Why sell then? The trick is to be able to evaluate the strength of the offer. For instance, Altas Copco’s initial offer of Rs2,250 per share was at a premium to market price. But the same stands revised to Rs2,750 apiece. Given the premium to the ruling market price, which commands rich valuations (MNC shares trade at one-year forward price-earnings multiples of more than 25), an existing investor would do well in tendering his shares.
Besides, if the public float is low, such as in Atlas Copco, investors may be stuck holding a small number of shares, if the firm delists. Current Securities and Exchange Board of India norms permit companies to delist if the promoter holding is more than 90%. According to Dhirendra Tiwary, assistant vice-president at Motilal Oswal Securities Ltd, “Foreign firms are aligning to their global holding structure wherein subsidiaries are not often listed in their respective countries.” They may delist here, too.
The trend is not new. In 2000, Philips India Ltd made an open offer at a hefty 45% premium to the ruling market price and subsequently delisted. Several years later, the firm made another offer for those who held on.

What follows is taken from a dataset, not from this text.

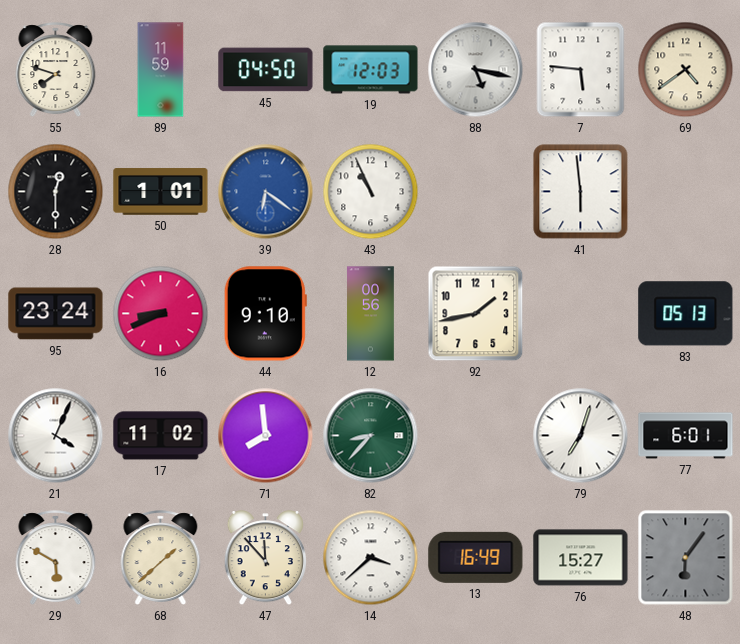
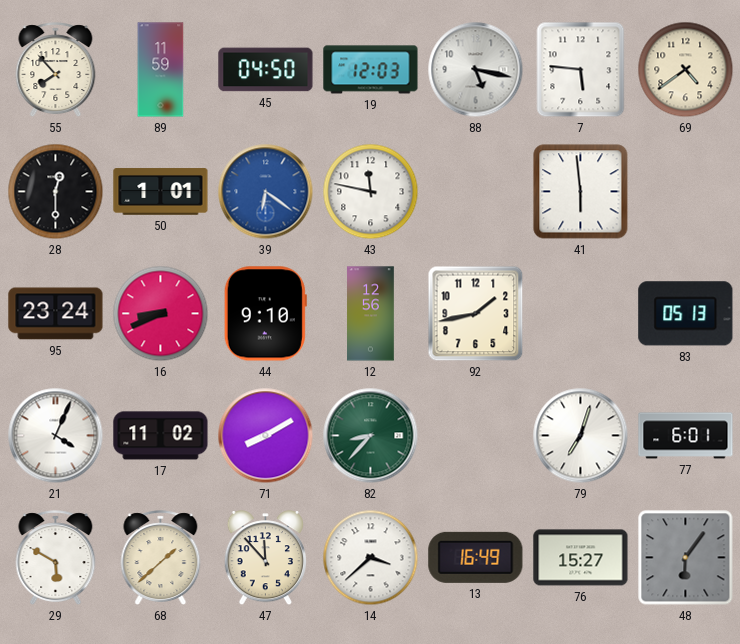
55: 7:48 -> 7:53
43: 10:56 -> 11:47
12: 00:56 -> 12:56
71: 7:59 -> 8:10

But Lady Luck does not always smile on the minority lot. Share prices, which surge during the open offer, sometimes plunge later. Low-trading volumes or even delisting may make exits tough for the retail investor. Bosch Ltd (in the auto component segment) is one such example. The company made three buy-backs, and thereafter, between April 2000 and January 2002, its share price fell from Rs4,200 to Rs3,800, and then to Rs2,500.
Analysts reckon the capital goods sector is now at the inflection point. Says John Perinchery, analyst at Angel Securities Ltd, “A 100% subsidiary allows for minimum disclosures on new technology and products, ensuring their focus on the core business and greater share in profits after huge expenses incurred on research and development.” It’s a reversal of the 1970s era, when Indian foreign exchange regulations made listing of foreign subsidiaries in India mandatory.
Also, at the moment, most firms are sitting pretty on huge piles of cash, and may like to reward shareholders. Siemens for example, has around €15 billion (Rs95,700 crore) in cash. An existing investor can use this opportunity to cash out.